Return the number of lines below with "Bitcoin" in them, and nothing else.
· · ·
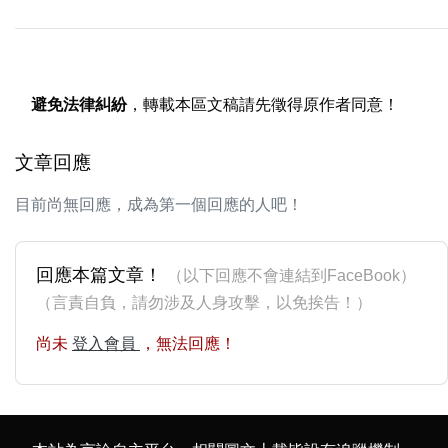
避免法律糾紛
，轉載本區文稿請先徵得原作者同意！
文章回應
目前尚無回應，成為第一個回應的人吧！
回應本篇文章！
（以下回應不會連結到FaceBook）
（言責自負，請勿涉及人身攻擊，以免挨告！）
尚未
登入會員
，無法回應！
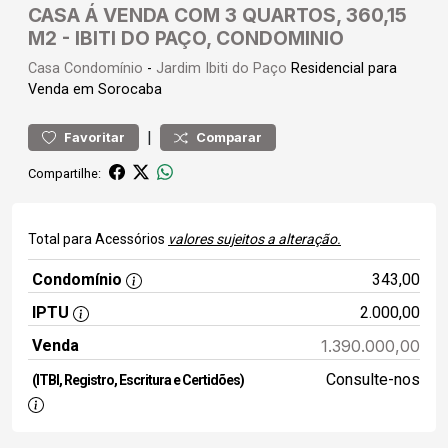
CASA Á VENDA COM 3 QUARTOS, 360,15
M2 - IBITI DO PAÇO, CONDOMINIO
Casa
Condomínio
-
Jardim Ibiti do Paço
Residencial para
Venda em Sorocaba
|
Favoritar
Comparar
Compartilhe:
Total para Acessórios
valores sujeitos a alteração.
Condomínio
343,00
IPTU
2.000,00
Venda
1.390.000,00
Consulte-nos
(ITBI, Registro, Escritura e Certidões)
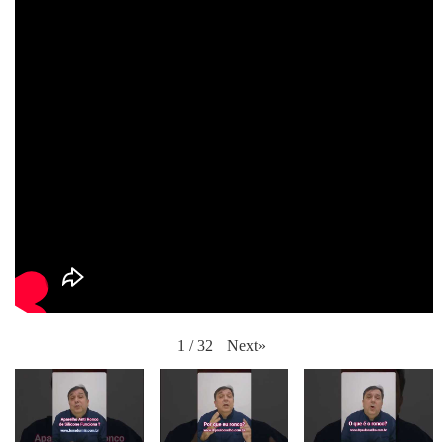
Next
»
1
/
32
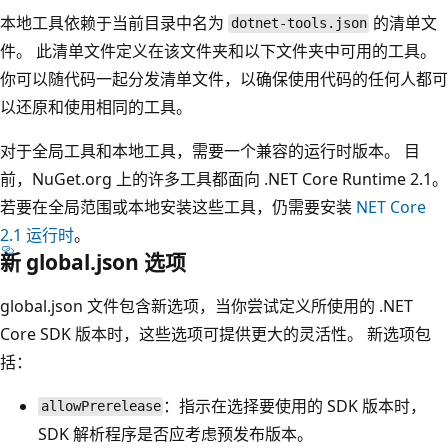
本地工具依赖于当前目录中名为
的清单文
dotnet-tools.json
件。 此清单文件定义在该文件夹和以下文件夹中可用的工具。
你可以随代码一起分发清单文件，以确保使用代码的任何人都可
以还原和使用相同的工具。
对于全局工具和本地工具，需要一个兼容的运行时版本。 目
前，NuGet.org 上的许多工具都面向 .NET Core Runtime 2.1。
若要在全局范围或本地安装这些工具，仍需要安装
NET Core
2.1 运行时
。
新 global.json 选项
global.json
文件包含新选项，当你尝试定义所使用的 .NET
Core SDK 版本时，这些选项可提供更大的灵活性。 新选项包
括：
：指示在选择要使用的 SDK 版本时，
allowPrerelease
SDK 解析程序是否应考虑预发布版本。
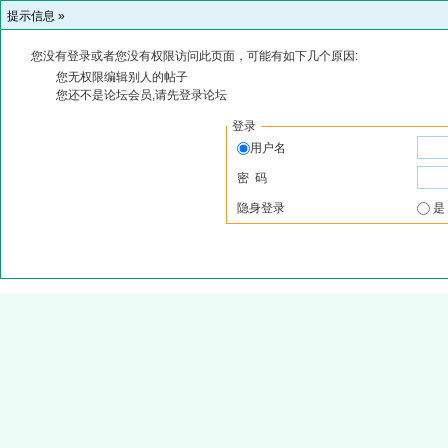
提示信息 »
您没有登录或者您没有权限访问此页面，可能有如下几个原因:
您无权限编辑别人的帖子
您还不是论坛会员,请先登录论坛
登录
用户名
密 码
隐身登录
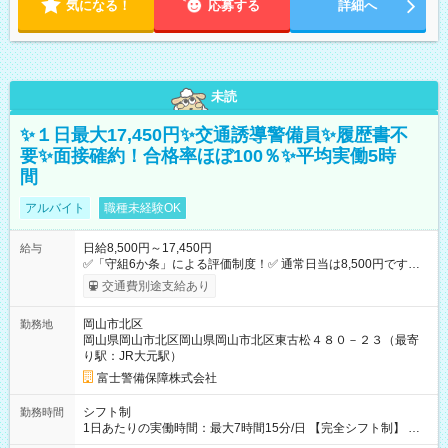
気になる！
応募する
詳細へ
未読
✨１日最大17,450円✨交通誘導警備員✨履歴書不
要✨面接確約！合格率ほぼ100％✨平均実働5時
間
アルバイト
職種未経験OK
日給8,500円～17,450円
給与
✅「守組6か条」による評価制度！✅ 通常日当は8,500円ですが
上記評価制度により「S級隊員」と認定されれば10,000円の日当
交通費別途支給あり
を支給します。 (1)上記勤務者が交通2級資格者の場合10,000円
+1500円＝11,500円 (2)上記現場が深夜の場合 11,500×1.25＝
岡山市北区
勤務地
14,375円 (3)上記現場が日祝深夜の場合 17,250円 (4)上記勤務
岡山県岡山市北区岡山県岡山市北区東古松４８０－２３（最寄
者が現場までの運転者の場合17,250+200円＝17,450円 -----------
り駅：JR大元駅）
------------------------------- *最高日当額 17,450円* （実働時間5
時間の場合、時給3,490円） ------------------------------------------ よ
富士警備保障株式会社
り上位の資格取得やリーダー手当を取得すると ”さらに”加算さ
れます！ ※日当支給時振込手数料等は一切ありません。 【試用
シフト制
勤務時間
期間】試用期間なし
1日あたりの実働時間：最大7時間15分/日 【完全シフト制】 例
(1) 8：00~17:00（休憩１h） 例(2) 13:00~16:00（早上がりでも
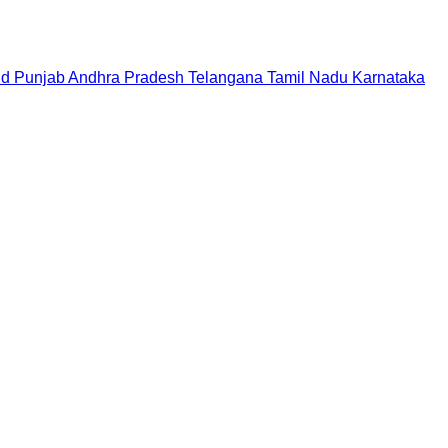
nd
Punjab
Andhra Pradesh
Telangana
Tamil Nadu
Karnataka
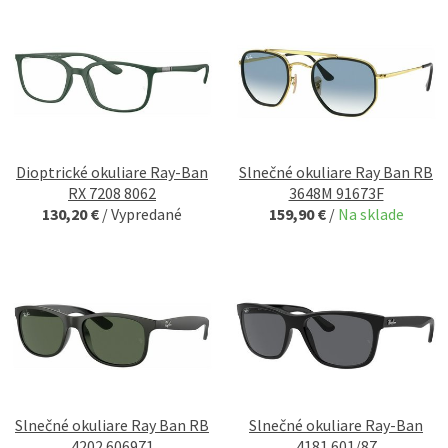
Dioptrické okuliare Ray-Ban
Slnečné okuliare Ray Ban RB
RX 7208 8062
3648M 91673F
130,20 €
/
Vypredané
159,90 €
/
Na sklade
Slnečné okuliare Ray Ban RB
Slnečné okuliare Ray-Ban
4202 606971
4181 601/87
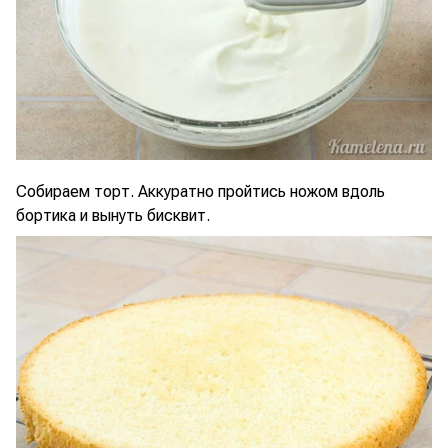
Собираем торт. Аккуратно пройтись ножом вдоль
бортика и вынуть бисквит.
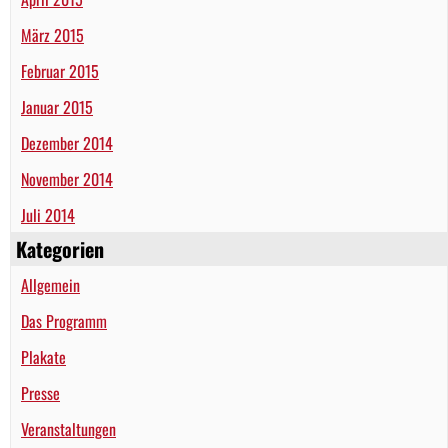
März 2015
Februar 2015
Januar 2015
Dezember 2014
November 2014
Juli 2014
Kategorien
Allgemein
Das Programm
Plakate
Presse
Veranstaltungen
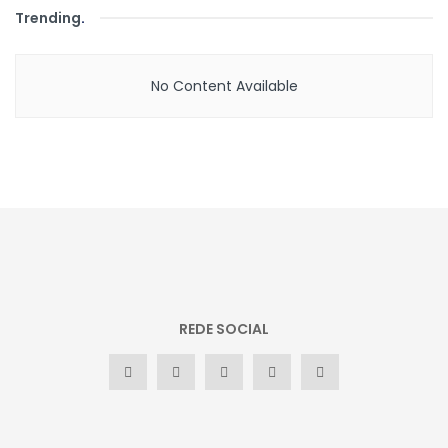
Trending
.
No Content Available
REDE SOCIAL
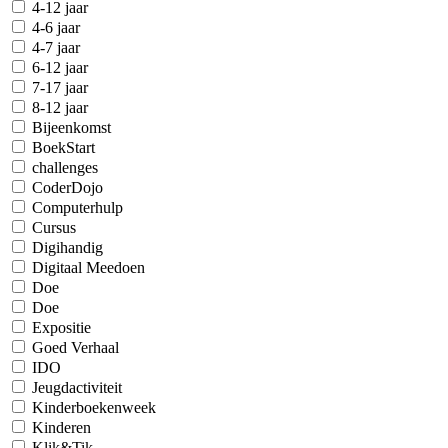
4-12 jaar
4-6 jaar
4-7 jaar
6-12 jaar
7-17 jaar
8-12 jaar
Bijeenkomst
BoekStart
challenges
CoderDojo
Computerhulp
Cursus
Digihandig
Digitaal Meedoen
Doe
Doe
Expositie
Goed Verhaal
IDO
Jeugdactiviteit
Kinderboekenweek
Kinderen
Klik&Tik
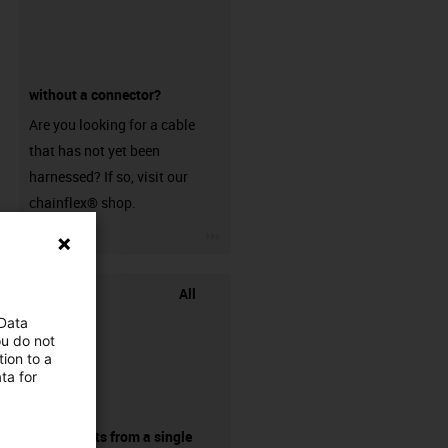
without a connector?
Are you looking for a cable
that has not yet been
harnessed? If so, visit our
chainflex® shop.
igus-icon-3arrow
All
 Data
ou do not
ion to a
ta for
components from a single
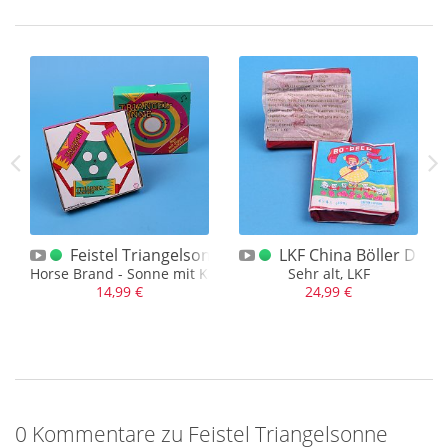
sairs Ohne Böllerbeschriftung
Feistel Triangelsonne
LKF China Böller D Bo
Horse Brand - Sonne mit Kartonverpackung
Sehr alt, LKF
14,99 €
24,99 €
0 Kommentare zu Feistel Triangelsonne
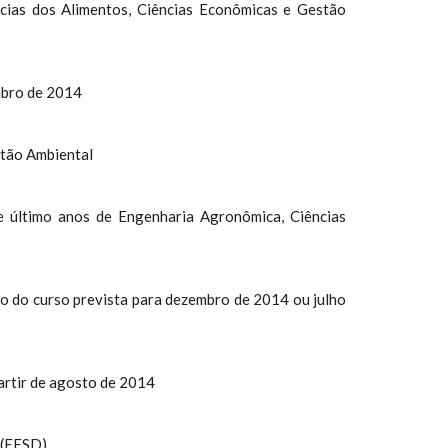
ncias dos Alimentos, Ciências Econômicas e Gestão
mbro de 2014
stão Ambiental
e último anos de Engenharia Agronômica, Ciências
o do curso prevista para dezembro de 2014 ou julho
artir de agosto de 2014
 (EESD)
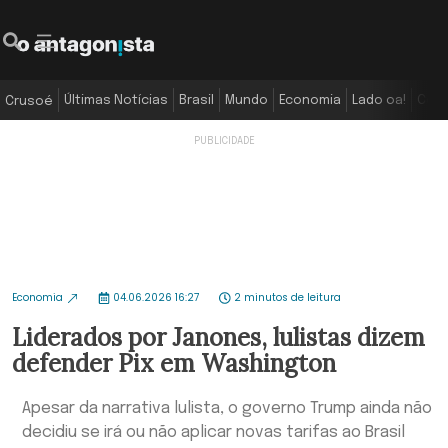
Últimas Notícias
Brasil
Mundo
Economia
Lado oa!
Colu
Crusoé
Economia
04.06.2026 16:27
2 minutos de leitura
Liderados por Janones, lulistas dizem
defender Pix em Washington
Apesar da narrativa lulista, o governo Trump ainda não
decidiu se irá ou não aplicar novas tarifas ao Brasil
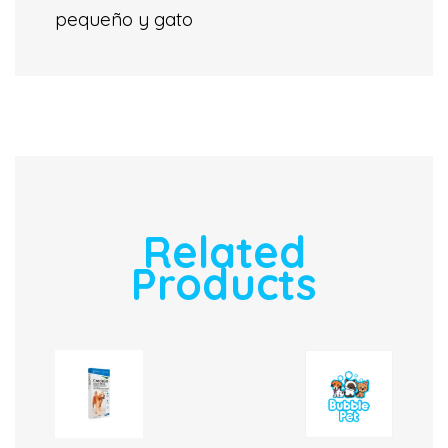
pequeño y gato
Related
Products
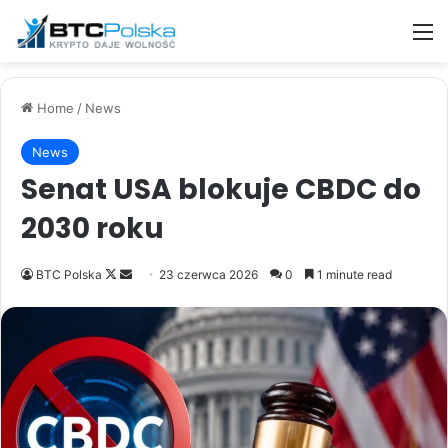
M
Home
/
News
News
Senat USA blokuje CBDC do
2030 roku
Follow
Send
BTC Polska
23 czerwca 2026
0
1 minute read
on
an
X
email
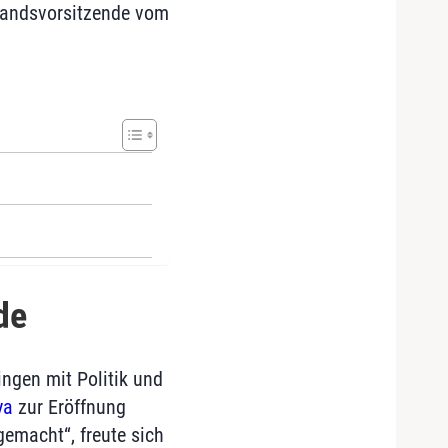
tandsvorsitzende vom
de
ngen mit Politik und
ya
zur Eröffnung
gemacht“, freute sich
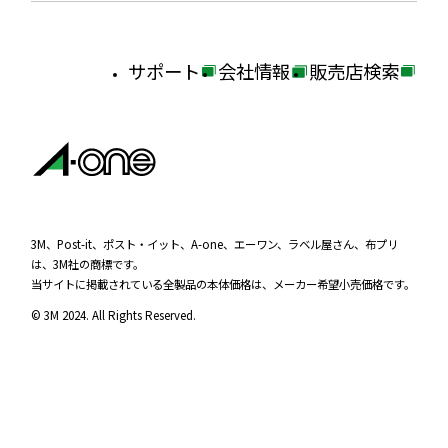
サポート
会社情報
販売店検索
外
外
外
部
部
部
サ
サ
サ
イ
イ
イ
ト
ト
ト
を
を
を
3M、Post-it、ポスト・イット、A-one、エーワン、ラベル屋さん、布プリ
は、3M社の商標です。
別
別
別
当サイトに掲載されている全製品の本体価格は、メーカー希望小売価格です。
ウ
ウ
ウ
© 3M 2024. All Rights Reserved.
イ
イ
イ
ン
ン
ン
ド
ド
ド
ウ
ウ
ウ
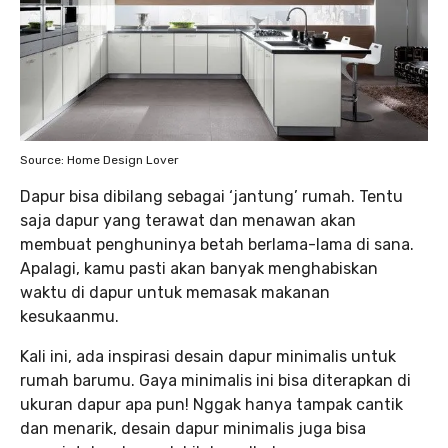
Source: Home Design Lover
Dapur bisa dibilang sebagai ‘jantung’ rumah. Tentu
saja dapur yang terawat dan menawan akan
membuat penghuninya betah berlama-lama di sana.
Apalagi, kamu pasti akan banyak menghabiskan
waktu di dapur untuk memasak makanan
kesukaanmu.
Kali ini, ada inspirasi desain dapur minimalis untuk
rumah barumu. Gaya minimalis ini bisa diterapkan di
ukuran dapur apa pun! Nggak hanya tampak cantik
dan menarik, desain dapur minimalis juga bisa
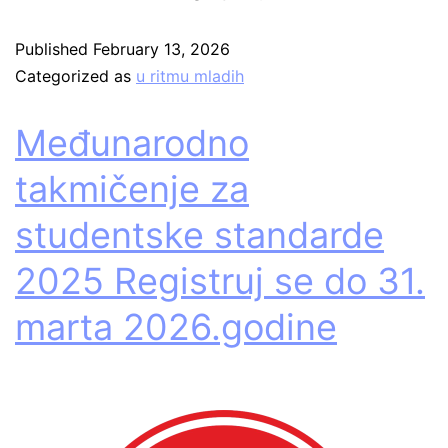
Published
February 13, 2026
Categorized as
u ritmu mladih
Međunarodno
takmičenje za
studentske standarde
2025 Registruj se do 31.
marta 2026.godine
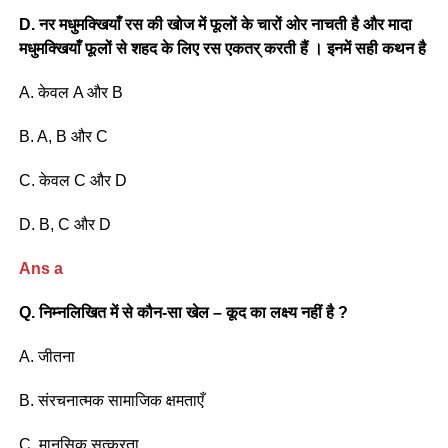
D. नर मधुमक्खियाँ रस की खोज में फूलों के चारों ओर नाचती है और मादा
मधुमक्खियाँ फूलों से शहद के लिए रस एकतर् करती हैं । इनमें सही कथन है
A. केवल A और B
B. A, B और C
C. केवल C और D
D. B, C और D
Ans a
Q. निम्नलिखित में से कौन-सा खेल – कूद का लक्ष्य नहीं है ?
A. जीतना
B. संरचनात्मक सामाजिक क्षमताएँ
C. मानसिक सत्करता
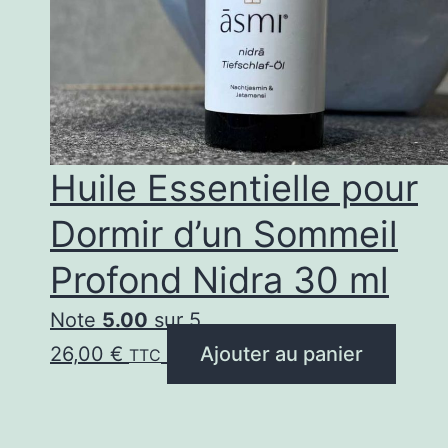
Huile Essentielle pour
Dormir d’un Sommeil
Profond Nidra 30 ml
Note
5.00
sur 5
26,00
€
Ajouter au panier
TTC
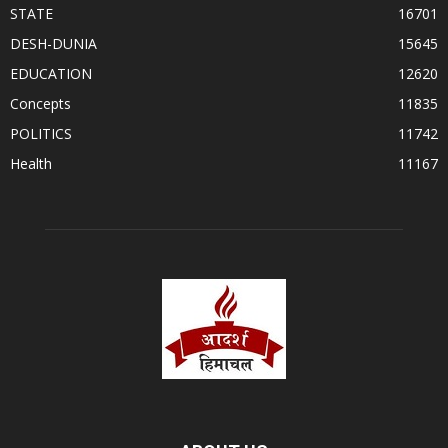
STATE
16701
DESH-DUNIA
15645
EDUCATION
12620
Concepts
11835
POLITICS
11742
Health
11167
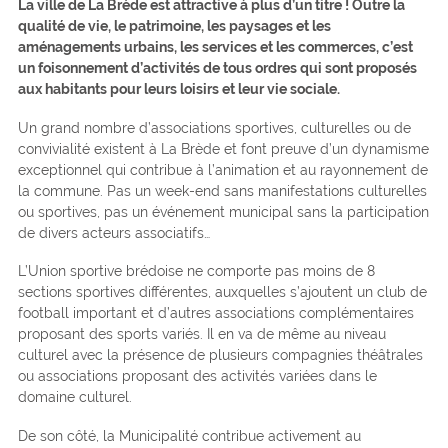
La ville de La Brède est attractive à plus d’un titre ! Outre la
qualité de vie, le patrimoine, les paysages et les
aménagements urbains, les services et les commerces, c’est
un foisonnement d’activités de tous ordres qui sont proposés
aux habitants pour leurs loisirs et leur vie sociale.
Un grand nombre d’associations sportives, culturelles ou de
convivialité existent à La Brède et font preuve d’un dynamisme
exceptionnel qui contribue à l’animation et au rayonnement de
la commune. Pas un week-end sans manifestations culturelles
ou sportives, pas un événement municipal sans la participation
de divers acteurs associatifs…
L’Union sportive brédoise ne comporte pas moins de 8
sections sportives différentes, auxquelles s’ajoutent un club de
football important et d’autres associations complémentaires
proposant des sports variés. Il en va de même au niveau
culturel avec la présence de plusieurs compagnies théâtrales
ou associations proposant des activités variées dans le
domaine culturel.
De son côté, la Municipalité contribue activement au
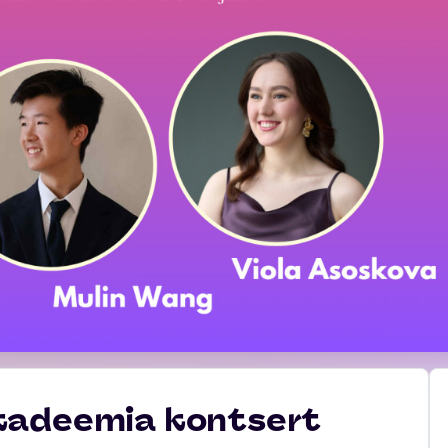
Akadeemia kontsert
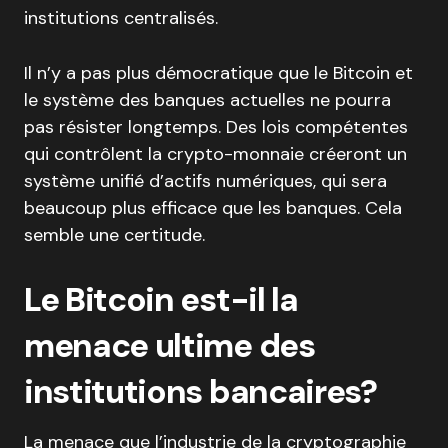
institutions centralisés.
Il n’y a pas plus démocratique que le Bitcoin et
le système des banques actuelles ne pourra
pas résister longtemps. Des lois compétentes
qui contrôlent la crypto-monnaie créeront un
système unifié d’actifs numériques, qui sera
beaucoup plus efficace que les banques. Cela
semble une certitude.
Le Bitcoin est-il la
menace ultime des
institutions bancaires?
La menace que l’industrie de la cryptographie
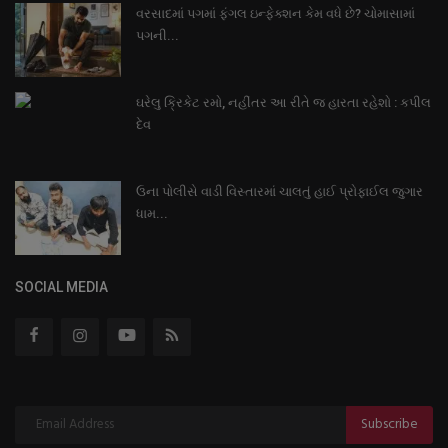
વરસાદમાં પગમાં ફંગલ ઇન્ફેક્શન કેમ વધે છે? ચોમાસામાં
પગની...
ઘરેલુ ક્રિકેટ રમો, નહીંતર આ રીતે જ હારતા રહેશો : કપીલ
દેવ
ઉના પોલીસે વાડી વિસ્તારમાં ચાલતું હાઈ પ્રોફાઈલ જુગાર
ધામ...
SOCIAL MEDIA
Subscribe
· · ·
Output of the exercise: 2